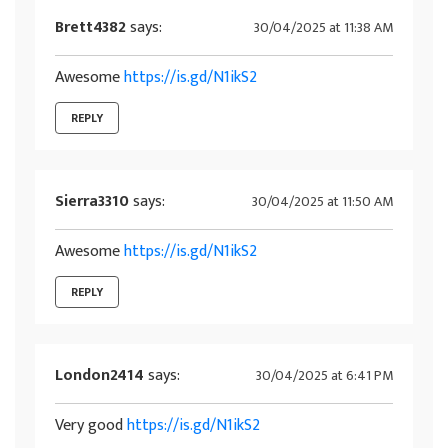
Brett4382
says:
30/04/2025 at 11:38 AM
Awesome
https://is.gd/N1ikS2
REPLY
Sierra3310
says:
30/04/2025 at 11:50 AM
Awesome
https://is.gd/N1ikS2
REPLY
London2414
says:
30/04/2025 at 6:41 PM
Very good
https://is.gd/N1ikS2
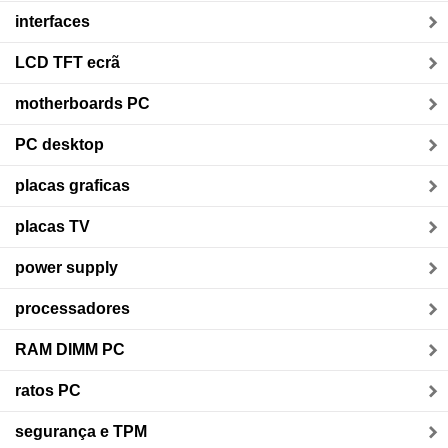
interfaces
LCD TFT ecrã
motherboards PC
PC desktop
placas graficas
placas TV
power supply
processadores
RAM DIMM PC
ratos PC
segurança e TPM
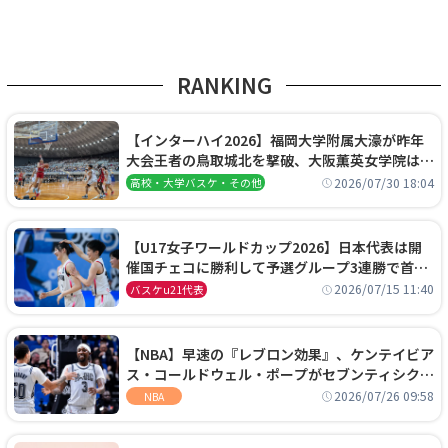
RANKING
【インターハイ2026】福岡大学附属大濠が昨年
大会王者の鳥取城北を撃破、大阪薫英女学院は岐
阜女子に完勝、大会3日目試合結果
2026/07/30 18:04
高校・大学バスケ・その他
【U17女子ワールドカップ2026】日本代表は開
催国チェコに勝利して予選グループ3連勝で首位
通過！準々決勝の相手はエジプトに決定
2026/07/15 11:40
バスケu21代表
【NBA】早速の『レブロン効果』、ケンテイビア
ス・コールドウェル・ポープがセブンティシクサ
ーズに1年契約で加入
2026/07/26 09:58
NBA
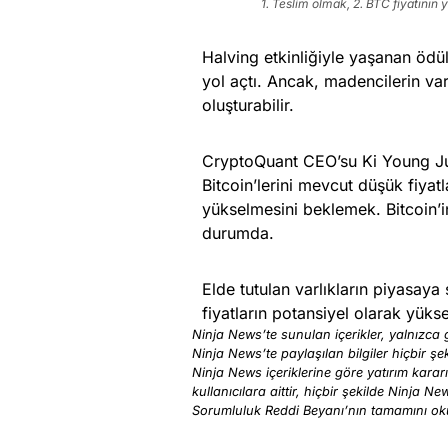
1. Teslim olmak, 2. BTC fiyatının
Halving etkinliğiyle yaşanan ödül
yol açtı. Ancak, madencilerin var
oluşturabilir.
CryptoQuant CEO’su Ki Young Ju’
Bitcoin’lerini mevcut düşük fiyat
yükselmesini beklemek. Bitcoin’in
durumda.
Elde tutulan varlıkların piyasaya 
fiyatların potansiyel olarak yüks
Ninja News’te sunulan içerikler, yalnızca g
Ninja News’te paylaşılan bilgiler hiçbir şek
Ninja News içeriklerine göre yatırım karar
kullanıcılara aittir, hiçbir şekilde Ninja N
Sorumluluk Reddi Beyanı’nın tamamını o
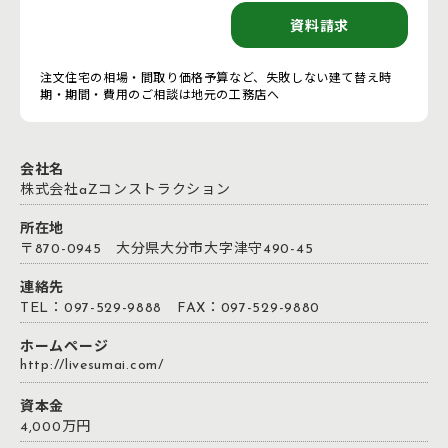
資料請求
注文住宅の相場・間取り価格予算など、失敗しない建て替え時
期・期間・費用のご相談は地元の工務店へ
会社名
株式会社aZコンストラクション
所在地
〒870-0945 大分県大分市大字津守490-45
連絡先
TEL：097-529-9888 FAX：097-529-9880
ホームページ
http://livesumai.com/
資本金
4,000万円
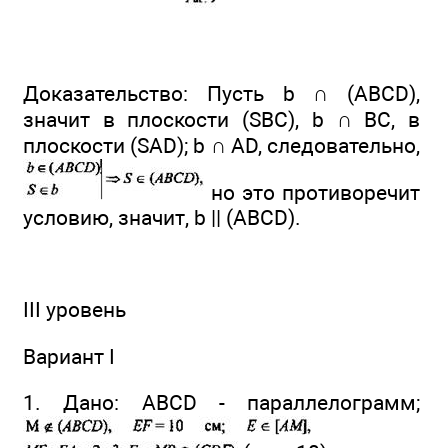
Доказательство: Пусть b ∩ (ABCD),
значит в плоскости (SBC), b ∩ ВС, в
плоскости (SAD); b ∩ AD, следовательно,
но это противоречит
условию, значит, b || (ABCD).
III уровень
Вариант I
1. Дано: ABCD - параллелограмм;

...

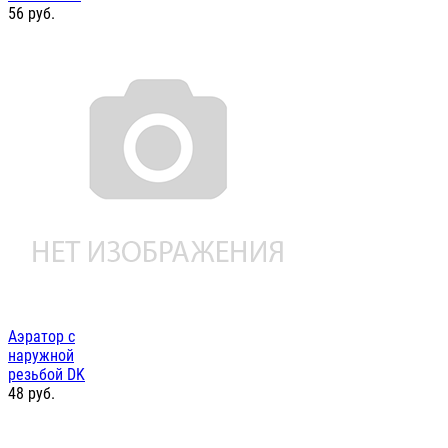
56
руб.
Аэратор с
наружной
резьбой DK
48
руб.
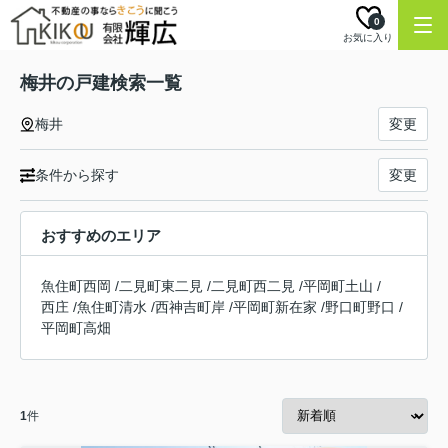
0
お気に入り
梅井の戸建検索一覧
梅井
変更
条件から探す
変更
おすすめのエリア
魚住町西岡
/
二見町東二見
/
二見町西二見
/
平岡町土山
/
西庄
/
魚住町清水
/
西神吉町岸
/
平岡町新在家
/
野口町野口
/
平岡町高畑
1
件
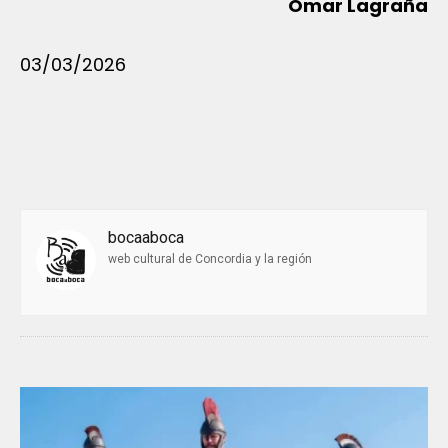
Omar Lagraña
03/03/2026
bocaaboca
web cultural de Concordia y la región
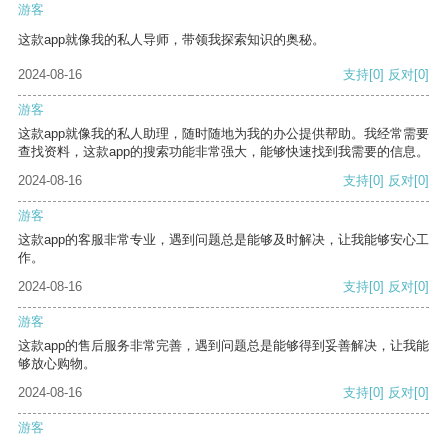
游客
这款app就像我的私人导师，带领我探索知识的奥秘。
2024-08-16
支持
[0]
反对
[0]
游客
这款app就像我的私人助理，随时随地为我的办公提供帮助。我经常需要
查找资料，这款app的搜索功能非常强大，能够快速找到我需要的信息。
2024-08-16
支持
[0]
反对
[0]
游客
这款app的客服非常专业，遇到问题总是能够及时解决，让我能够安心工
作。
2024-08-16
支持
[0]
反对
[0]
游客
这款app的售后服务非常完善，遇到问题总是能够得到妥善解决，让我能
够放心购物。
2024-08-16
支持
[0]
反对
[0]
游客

==

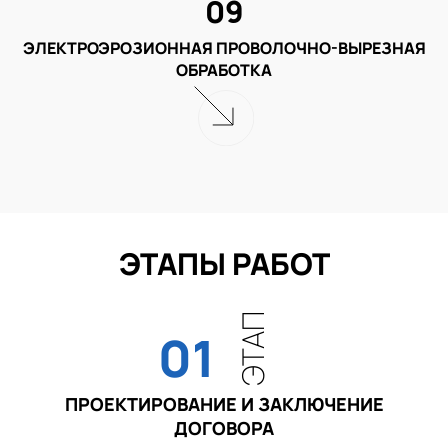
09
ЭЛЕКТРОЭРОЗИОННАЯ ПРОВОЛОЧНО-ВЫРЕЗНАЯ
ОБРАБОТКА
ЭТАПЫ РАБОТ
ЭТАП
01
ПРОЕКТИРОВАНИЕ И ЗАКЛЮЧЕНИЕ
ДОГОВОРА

What is needed:
Only the lines from the one containing "III уровень" through the one containing "1. Дано: ABCD - параллелограмм;" are to be retyped, both boundary lines included, with no other material.

Task output:
III уровень
Вариант I
1. Дано: ABCD - параллелограмм;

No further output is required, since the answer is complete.